Diffusée en 2024, Dark Matter s’impose comme une œuvre de science-fiction émouvante et introspective. Plus qu’un thriller quantique, la série, qui va avoir droit à une saison 2, explore la mécanique intime des regrets, du choix amoureux et de cette tentation universelle: imaginer la vie qui aurait pu être.

Si l’on pouvait ouvrir une porte vers la vie qu’on n’a pas vécue, qui oserait y entrer? Dark Matter prend cette question au pied de la lettre et la transforme en vertige intime. Pas avec des explosions ni des paradoxes en cascades: avec un malaise sourd, un doute persistant, et cette sensation familière que le bonheur n'est jamais garanti, même dans les mondes où tout semblait “mieux”.

Jason est professeur de physique à Chicago. Marié à Daniela, père d’un adolescent, il mène une existence ordinaire, marquée par un amour réel, parfois froissé par le quotidien, et par une douleur sourde: la perte d’un deuxième enfant. Une vie imparfaite, fragile, mais profondément vécue. Jusqu’au soir où il est confronté à la version de lui-même qu’il n’a jamais été.

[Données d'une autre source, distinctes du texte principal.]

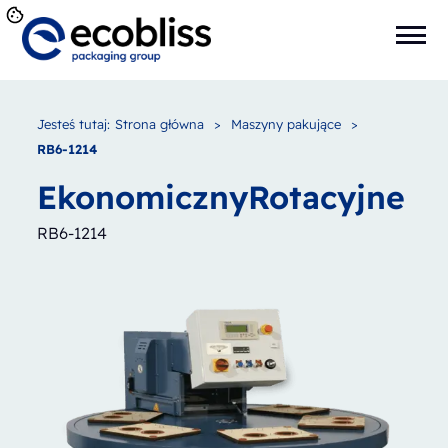
Jesteś tutaj:
Strona główna
>
Maszyny pakujące
>
RB6-1214
Ekonomiczny
Rotacyjne
RB6-1214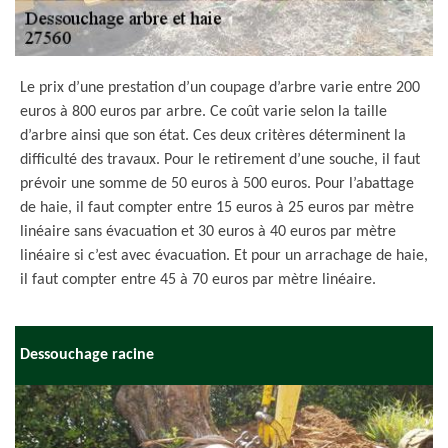
Le prix d’une prestation d’un coupage d’arbre varie entre 200
euros à 800 euros par arbre. Ce coût varie selon la taille
d’arbre ainsi que son état. Ces deux critères déterminent la
difficulté des travaux. Pour le retirement d’une souche, il faut
prévoir une somme de 50 euros à 500 euros. Pour l’abattage
de haie, il faut compter entre 15 euros à 25 euros par mètre
linéaire sans évacuation et 30 euros à 40 euros par mètre
linéaire si c’est avec évacuation. Et pour un arrachage de haie,
il faut compter entre 45 à 70 euros par mètre linéaire.
Dessouchage racine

Son double, scientifique brillant ayant sacrifié l’amour au profit de la carrière, a découvert le moyen de voyager entre les réalités. Rongé par le regret, il décide de récupérer la vie qu’il pense mériter. Il assomme le Jason “prof”, l’envoie dans sa propre réalité aseptisée par le succès, et prend sa place auprès de Daniela et de leur fils. Un geste terriblement humain, mais moralement abyssal: voler non pas une identité, mais un passé, une intimité, une histoire.

Une idée simple et bouleversante: la vie parfaite n'existe pas

À partir de là, Dark Matter avance comme un thriller psychologique habité par le doute, l’effroi discret, et la beauté fragile des liens qu’on croit acquis. Chaque monde croisé devient une métaphore: de la solitude, du chaos, de la peur, ou de cette vie “presque parfaite” qui finit par révéler ses propres fissures. La mise en scène nocturne, élégante, presque contemplative, suit cette errance intérieure où chaque décision ouvre un univers parallèle.

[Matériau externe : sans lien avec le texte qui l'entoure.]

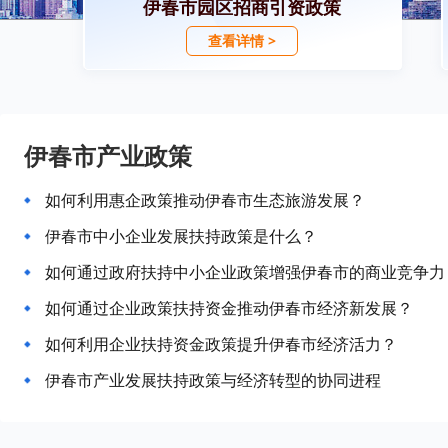
伊春市园区招商引资政策
查看详情 >
伊春市产业政策
如何利用惠企政策推动伊春市生态旅游发展？
伊春市中小企业发展扶持政策是什么？
如何通过政府扶持中小企业政策增强伊春市的商业竞争力
如何通过企业政策扶持资金推动伊春市经济新发展？
如何利用企业扶持资金政策提升伊春市经济活力？
伊春市产业发展扶持政策与经济转型的协同进程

Joel Edgerton surprend dans un rôle multiple tout en nuance, celui d'un homme ordinaire attaché à son foyer d'un côté, scientifique obsédé par la réussite de l'autre. Jennifer Connelly, magnétique, incarne une Daniela forte, intuitive, touchante, qui ressent les dissonances sans pouvoir les nommer. La série réussit ainsi son pari le plus ambitieux: rendre le multivers émotionnel, palpable, au lieu de théorique.

Au fil des épisodes, Dark Matter explore une idée simple et bouleversante: la vie parfaite n’existe pas. Pas plus que l’autre version de nous-mêmes ne serait nécessairement plus heureuse. À quoi bon fantasmer les chemins non empruntés quand ceux que l’on vit, imparfaits, sont peut-être précisément ce qui nous définit?

La dernière partie de saison, plus nerveuse, multiplie les Jason et joue avec les codes du thriller. Certains spectateurs pourront se sentir un instant déboussolés par les règles du multivers, explicitées sans insister lourdement. Mais la série ne cherche pas à piéger: elle interroge, elle inquiète, elle émeut. Et surtout, elle reste fidèle à son cœur battant: l’amour, la perte, les choix qui nous façonnent.

Et la suite?

Une saison 2 est déjà confirmée pour 2026. Joel Edgerton, qui incarne Jason, a donné un avant-goût de la direction prise: "La saison 2 de Dark Matter ausculte la responsabilité de la création et ses ramifications..."

Une promesse d’aller encore plus loin dans les conséquences morales et existentielles du multivers, au-delà du simple vertige des possibles.